→ What needs to be done:
Images are to be left out; everything else in the records gets copied exactly.
┏━━
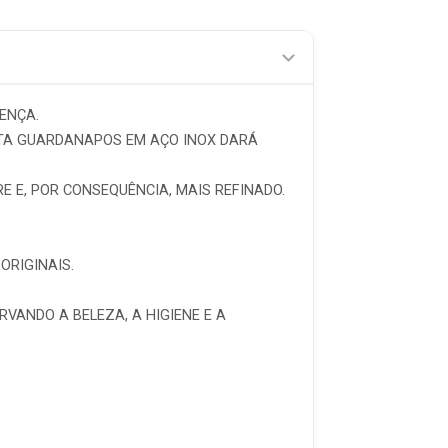
ENÇA.
ORTA GUARDANAPOS EM AÇO INOX DARÁ
 E, POR CONSEQUÊNCIA, MAIS REFINADO.
ORIGINAIS.
VANDO A BELEZA, A HIGIENE E A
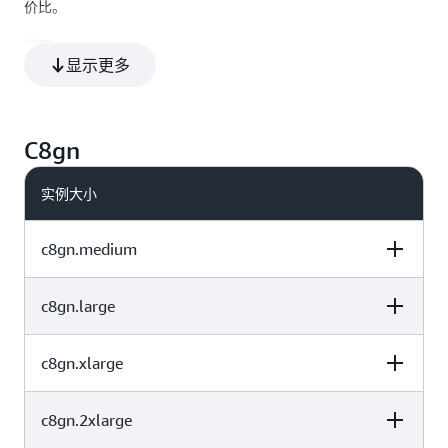
3 个 1900 NVMe
价比。
96
192
SSD
特征：
6 个 1900 NVMe
显示更多
192
384
SSD
采用定制的 AWS Graviton4 处理器
实例大小更大，与 C7g 实例相比，vCPU 和内存增加多达 3
C8gn
倍
采用最新的 DDR5-5600 内存
实例大小
默认情况下针对 Amazon EBS 进行了优化
通过物理连接到主机服务器的 EBS 或 NVMe SSD 提供的实例
存储
c8gn.medium
借助 C8gd 实例，基于 NVMe 的本地 SSD 可以通过物理方式
连接到主机服务器，并提供与此实例的生命周期相耦合的块
c8gn.large
vCPU
内存（GiB）
实例存储（GB）
级存储。
支持 c8g.24xlarge、c8g.48xlarge、c8g.metal-24xl、
c8g.metal-48xl、c8gd.24xlarge、c8gd.48xlarge、
c8gn.xlarge
vCPU
内存（GiB）
实例存储（GB）
c8gd.metal-24xl 和 c8gd.metal-48xl 上的
Elastic Fabric
1
2
仅限 EBS
Adapter（EFA）
c8gn.2xlarge
vCPU
内存（GiB）
实例存储（GB）
由
AWS Nitro System
（专用硬件和轻量级虚拟机监控程序的
组合）提供支持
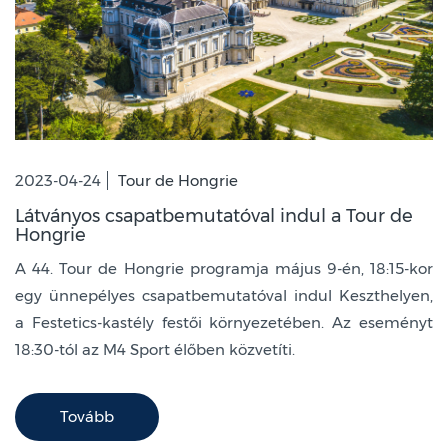
2023-04-24
Tour de Hongrie
Látványos csapatbemutatóval indul a Tour de
Hongrie
A 44. Tour de Hongrie programja május 9-én, 18:15-kor
egy ünnepélyes csapatbemutatóval indul Keszthelyen,
a Festetics-kastély festői környezetében. Az eseményt
18:30-tól az M4 Sport élőben közvetíti.
Tovább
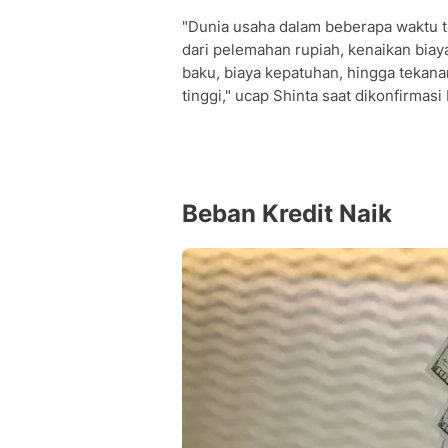
"Dunia usaha dalam beberapa waktu te
dari pelemahan rupiah, kenaikan biaya
baku, biaya kepatuhan, hingga tekan
tinggi," ucap Shinta saat dikonfirmasi
Beban Kredit Naik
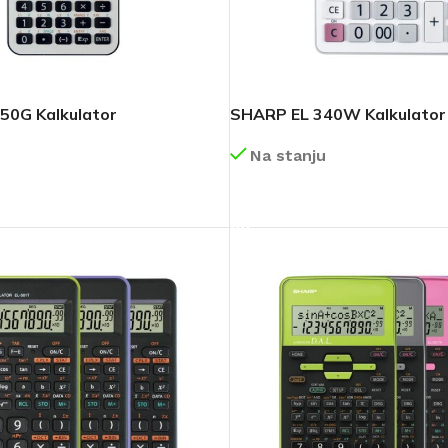
50G Kalkulator
SHARP EL 340W Kalkulator
Na stanju
DETALJNIJE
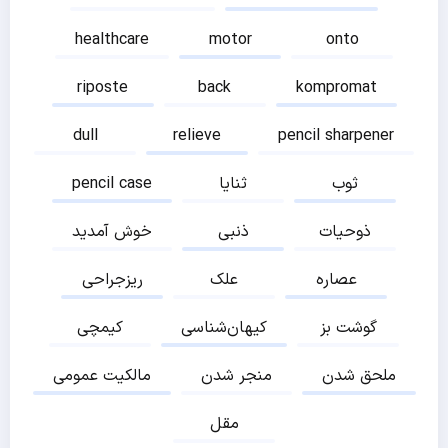
healthcare
motor
onto
riposte
back
kompromat
dull
relieve
pencil sharpener
ثوب
ثنایا
pencil case
ذوحیات
ذنبی
خوش آمدید
عصاره
علک
ریزجراحی
گوشت بز
کیهان‌شناسی
کیمچی
ملحق شدن
منجر شدن
مالکیت عمومی
مقل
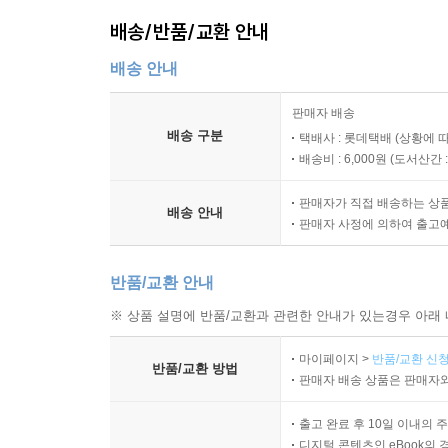
--- p.97 '영(靈)적인 면역력을 키워라' 중에서
배송/반품/교환 안내
그렇게 어려움을 겪으면서 우리는 더욱더 하나님을 
배송 안내
은 것을 잃었지만, 그것들은 하나하나 다시 일으키면
판매자 배송
없으면 물질의 축복이 오히려 독이 될 수 있다는 것
배송 구분
택배사 : 롯데택배 (상황에 
--- p.129 '용서의 축복, 망각의 은혜' 중에서
배송비 : 6,000원 (
도서산간 : 
누군가와 동행함이 이토록 중요하다. 물론 그리스
판매자가 직접 배송하는 상
배송 안내
동행이 되면, 이웃과의 동행은 자연스럽게 이뤄지는
판매자 사정에 의하여 출고
함께 하는 삶 속에서 사랑과 배려를 실천하고, 이를
--- p.139 '인생도, 걷기도 동반자가 필요하다' 중에
반품/교환 안내
※ 상품 설명에 반품/교환과 관련한 안내가 있는경우 아래 
삶에서나 걷기에서나 우리 스스로가 정한 목표는 달
더욱 풍성하게 하는 가치가 되고 원동력이 된다. 그
마이페이지 >
반품/교환 신청
반품/교환 방법
해 하루하루를 걷는 사람이다. 그 시간과 움직임이 
판매자 배송 상품은 판매자와
--- p.185 '목표를 세우고 걸어라' 중에서
출고 완료 후 10일 이내의 
디지털 콘텐츠인 eBook의 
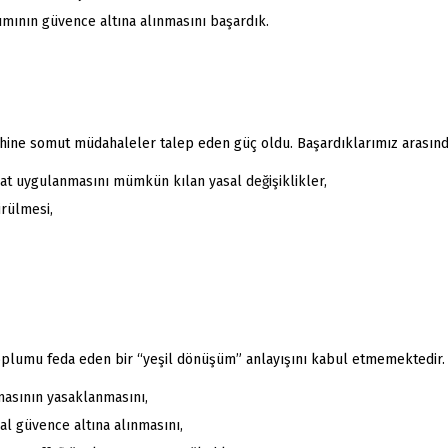
mının güvence altına alınmasını başardık.
lehine somut müdahaleler talep eden güç oldu. Başardıklarımız arasın
iyat uygulanmasını mümkün kılan yasal değişiklikler,
rülmesi,
toplumu feda eden bir “yeşil dönüşüm” anlayışını kabul etmemektedir. K
masının yasaklanmasını,
al güvence altına alınmasını,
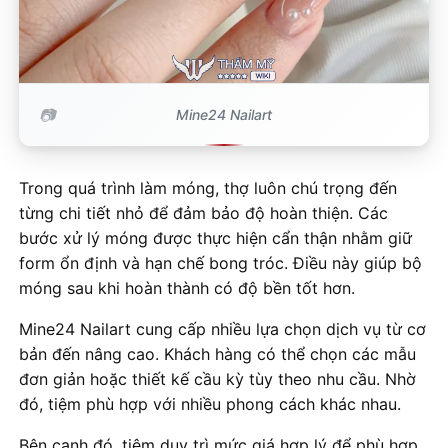
Mine24 Nailart
Trong quá trình làm móng, thợ luôn chú trọng đến
từng chi tiết nhỏ để đảm bảo độ hoàn thiện. Các
bước xử lý móng được thực hiện cẩn thận nhằm giữ
form ổn định và hạn chế bong tróc. Điều này giúp bộ
móng sau khi hoàn thành có độ bền tốt hơn.
Mine24 Nailart cung cấp nhiều lựa chọn dịch vụ từ cơ
bản đến nâng cao. Khách hàng có thể chọn các mẫu
đơn giản hoặc thiết kế cầu kỳ tùy theo nhu cầu. Nhờ
đó, tiệm phù hợp với nhiều phong cách khác nhau.
Bên cạnh đó, tiệm duy trì mức giá hợp lý để phù hợp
┗━━
→ Reply:
ENÇA.
ORTA GUARDANAPOS EM AÇO INOX DARÁ
 E, POR CONSEQUÊNCIA, MAIS REFINADO.
ORIGINAIS.
VANDO A BELEZA, A HIGIENE E A
3 个 1900 NVMe
价比。
96
192
SSD
特征：
6 个 1900 NVMe
显示更多
192
384
SSD
采用定制的 AWS Graviton4 处理器
实例大小更大，与 C7g 实例相比，vCPU 和内存增加多达 3
C8gn
倍
采用最新的 DDR5-5600 内存
实例大小
默认情况下针对 Amazon EBS 进行了优化
通过物理连接到主机服务器的 EBS 或 NVMe SSD 提供的实例
存储
c8gn.medium
借助 C8gd 实例，基于 NVMe 的本地 SSD 可以通过物理方式
连接到主机服务器，并提供与此实例的生命周期相耦合的块
c8gn.large
vCPU
内存（GiB）
实例存储（GB）
级存储。
支持 c8g.24xlarge、c8g.48xlarge、c8g.metal-24xl、
c8g.metal-48xl、c8gd.24xlarge、c8gd.48xlarge、
c8gn.xlarge
vCPU
内存（GiB）
实例存储（GB）
c8gd.metal-24xl 和 c8gd.metal-48xl 上的
Elastic Fabric
1
2
仅限 EBS
Adapter（EFA）
c8gn.2xlarge
vCPU
内存（GiB）
实例存储（GB）
由
AWS Nitro System
（专用硬件和轻量级虚拟机监控程序的
组合）提供支持
2023-04-24
Tour de Hongrie
Látványos csapatbemutatóval indul a Tour de
Hongrie
A 44. Tour de Hongrie programja május 9-én, 18:15-kor
egy ünnepélyes csapatbemutatóval indul Keszthelyen,
a Festetics-kastély festői környezetében. Az eseményt
18:30-tól az M4 Sport élőben közvetíti.
Tovább
"Dunia usaha dalam beberapa waktu te
dari pelemahan rupiah, kenaikan biaya
baku, biaya kepatuhan, hingga tekan
tinggi," ucap Shinta saat dikonfirmasi
Beban Kredit Naik
50G Kalkulator
SHARP EL 340W Kalkulator
Na stanju
DETALJNIJE
healthcare
motor
onto
riposte
back
kompromat
dull
relieve
pencil sharpener
ثوب
ثنایا
pencil case
ذوحیات
ذنبی
خوش آمدید
عصاره
علک
ریزجراحی
گوشت بز
کیهان‌شناسی
کیمچی
ملحق شدن
منجر شدن
مالکیت عمومی
مقل
--- p.97 '영(靈)적인 면역력을 키워라' 중에서
배송/반품/교환 안내
그렇게 어려움을 겪으면서 우리는 더욱더 하나님을 
배송 안내
은 것을 잃었지만, 그것들은 하나하나 다시 일으키면
판매자 배송
없으면 물질의 축복이 오히려 독이 될 수 있다는 것
배송 구분
택배사 : 롯데택배 (상황에 
--- p.129 '용서의 축복, 망각의 은혜' 중에서
배송비 : 6,000원 (
도서산간 : 
누군가와 동행함이 이토록 중요하다. 물론 그리스
판매자가 직접 배송하는 상
배송 안내
동행이 되면, 이웃과의 동행은 자연스럽게 이뤄지는
판매자 사정에 의하여 출고
함께 하는 삶 속에서 사랑과 배려를 실천하고, 이를
--- p.139 '인생도, 걷기도 동반자가 필요하다' 중에
반품/교환 안내
※ 상품 설명에 반품/교환과 관련한 안내가 있는경우 아래 
삶에서나 걷기에서나 우리 스스로가 정한 목표는 달
더욱 풍성하게 하는 가치가 되고 원동력이 된다. 그
마이페이지 >
반품/교환 신청
반품/교환 방법
해 하루하루를 걷는 사람이다. 그 시간과 움직임이 
판매자 배송 상품은 판매자와
--- p.185 '목표를 세우고 걸어라' 중에서
출고 완료 후 10일 이내의 
디지털 콘텐츠인 eBook의 
mının güvence altına alınmasını başardık.
lehine somut müdahaleler talep eden güç oldu. Başardıklarımız arasın
iyat uygulanmasını mümkün kılan yasal değişiklikler,
rülmesi,
toplumu feda eden bir “yeşil dönüşüm” anlayışını kabul etmemektedir. K
masının yasaklanmasını,
al güvence altına alınmasını,
Mine24 Nailart
Trong quá trình làm móng, thợ luôn chú trọng đến
từng chi tiết nhỏ để đảm bảo độ hoàn thiện. Các
bước xử lý móng được thực hiện cẩn thận nhằm giữ
form ổn định và hạn chế bong tróc. Điều này giúp bộ
móng sau khi hoàn thành có độ bền tốt hơn.
Mine24 Nailart cung cấp nhiều lựa chọn dịch vụ từ cơ
bản đến nâng cao. Khách hàng có thể chọn các mẫu
đơn giản hoặc thiết kế cầu kỳ tùy theo nhu cầu. Nhờ
đó, tiệm phù hợp với nhiều phong cách khác nhau.
Bên cạnh đó, tiệm duy trì mức giá hợp lý để phù hợp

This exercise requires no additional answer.